(Page-level text extractions)
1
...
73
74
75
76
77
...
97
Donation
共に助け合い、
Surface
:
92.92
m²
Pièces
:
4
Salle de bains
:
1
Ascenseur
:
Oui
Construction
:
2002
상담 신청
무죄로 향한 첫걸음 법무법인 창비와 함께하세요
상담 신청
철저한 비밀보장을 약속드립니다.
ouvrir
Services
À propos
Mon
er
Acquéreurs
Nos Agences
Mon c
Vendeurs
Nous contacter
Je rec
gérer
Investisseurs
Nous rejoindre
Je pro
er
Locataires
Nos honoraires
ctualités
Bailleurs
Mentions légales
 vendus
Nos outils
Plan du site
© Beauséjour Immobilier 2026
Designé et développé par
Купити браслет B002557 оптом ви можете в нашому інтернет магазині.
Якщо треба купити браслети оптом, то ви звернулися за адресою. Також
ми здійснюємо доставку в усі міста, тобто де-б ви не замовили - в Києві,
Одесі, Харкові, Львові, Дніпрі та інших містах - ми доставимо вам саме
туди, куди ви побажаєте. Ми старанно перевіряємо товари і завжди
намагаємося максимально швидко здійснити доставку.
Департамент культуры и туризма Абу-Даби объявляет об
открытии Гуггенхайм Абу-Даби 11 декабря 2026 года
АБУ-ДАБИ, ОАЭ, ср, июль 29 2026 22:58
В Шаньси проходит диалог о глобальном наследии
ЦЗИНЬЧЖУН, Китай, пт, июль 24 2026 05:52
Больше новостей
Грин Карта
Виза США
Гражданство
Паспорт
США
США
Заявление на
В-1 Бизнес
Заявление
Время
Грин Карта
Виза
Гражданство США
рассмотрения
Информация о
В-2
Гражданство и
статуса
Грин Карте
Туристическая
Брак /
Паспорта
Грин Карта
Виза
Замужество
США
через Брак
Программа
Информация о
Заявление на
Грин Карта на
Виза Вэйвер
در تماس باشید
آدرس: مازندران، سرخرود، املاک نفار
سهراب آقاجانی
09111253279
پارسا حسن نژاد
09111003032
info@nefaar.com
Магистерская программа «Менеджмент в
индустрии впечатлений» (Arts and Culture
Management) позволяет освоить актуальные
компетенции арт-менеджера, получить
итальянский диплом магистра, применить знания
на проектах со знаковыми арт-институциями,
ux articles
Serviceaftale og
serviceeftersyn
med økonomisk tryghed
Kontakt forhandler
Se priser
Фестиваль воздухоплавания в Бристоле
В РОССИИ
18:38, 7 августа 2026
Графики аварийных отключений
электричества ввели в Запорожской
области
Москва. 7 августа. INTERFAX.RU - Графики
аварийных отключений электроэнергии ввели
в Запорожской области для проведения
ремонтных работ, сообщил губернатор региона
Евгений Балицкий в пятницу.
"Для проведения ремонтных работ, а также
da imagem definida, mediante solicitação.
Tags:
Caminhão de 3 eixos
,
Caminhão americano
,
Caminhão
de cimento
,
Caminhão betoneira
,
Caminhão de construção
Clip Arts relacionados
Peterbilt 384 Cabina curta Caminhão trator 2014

**WORK TO BE COMPLETED:**
This exercise requires an exact copy of all the records.

**RESPONSE TO THE EXERCISE:**
1
...
73
74
75
76
77
...
97
Donation
共に助け合い、
Surface
:
92.92
m²
Pièces
:
4
Salle de bains
:
1
Ascenseur
:
Oui
Construction
:
2002
상담 신청
무죄로 향한 첫걸음 법무법인 창비와 함께하세요
상담 신청
철저한 비밀보장을 약속드립니다.
ouvrir
Services
À propos
Mon
er
Acquéreurs
Nos Agences
Mon c
Vendeurs
Nous contacter
Je rec
gérer
Investisseurs
Nous rejoindre
Je pro
er
Locataires
Nos honoraires
ctualités
Bailleurs
Mentions légales
 vendus
Nos outils
Plan du site
© Beauséjour Immobilier 2026
Designé et développé par
Купити браслет B002557 оптом ви можете в нашому інтернет магазині.
Якщо треба купити браслети оптом, то ви звернулися за адресою. Також
ми здійснюємо доставку в усі міста, тобто де-б ви не замовили - в Києві,
Одесі, Харкові, Львові, Дніпрі та інших містах - ми доставимо вам саме
туди, куди ви побажаєте. Ми старанно перевіряємо товари і завжди
намагаємося максимально швидко здійснити доставку.
Департамент культуры и туризма Абу-Даби объявляет об
открытии Гуггенхайм Абу-Даби 11 декабря 2026 года
АБУ-ДАБИ, ОАЭ, ср, июль 29 2026 22:58
В Шаньси проходит диалог о глобальном наследии
ЦЗИНЬЧЖУН, Китай, пт, июль 24 2026 05:52
Больше новостей
Грин Карта
Виза США
Гражданство
Паспорт
США
США
Заявление на
В-1 Бизнес
Заявление
Время
Грин Карта
Виза
Гражданство США
рассмотрения
Информация о
В-2
Гражданство и
статуса
Грин Карте
Туристическая
Брак /
Паспорта
Грин Карта
Виза
Замужество
США
через Брак
Программа
Информация о
Заявление на
Грин Карта на
Виза Вэйвер
در تماس باشید
آدرس: مازندران، سرخرود، املاک نفار
سهراب آقاجانی
09111253279
پارسا حسن نژاد
09111003032
info@nefaar.com
Магистерская программа «Менеджмент в
индустрии впечатлений» (Arts and Culture
Management) позволяет освоить актуальные
компетенции арт-менеджера, получить
итальянский диплом магистра, применить знания
на проектах со знаковыми арт-институциями,
ux articles
Serviceaftale og
serviceeftersyn
med økonomisk tryghed
Kontakt forhandler
Se priser
Фестиваль воздухоплавания в Бристоле
В РОССИИ
18:38, 7 августа 2026
Графики аварийных отключений
электричества ввели в Запорожской
области
Москва. 7 августа. INTERFAX.RU - Графики
аварийных отключений электроэнергии ввели
в Запорожской области для проведения
ремонтных работ, сообщил губернатор региона
Евгений Балицкий в пятницу.
"Для проведения ремонтных работ, а также
da imagem definida, mediante solicitação.
Tags:
Caminhão de 3 eixos
,
Caminhão americano
,
Caminhão
de cimento
,
Caminhão betoneira
,
Caminhão de construção
Clip Arts relacionados
Peterbilt 384 Cabina curta Caminhão trator 2014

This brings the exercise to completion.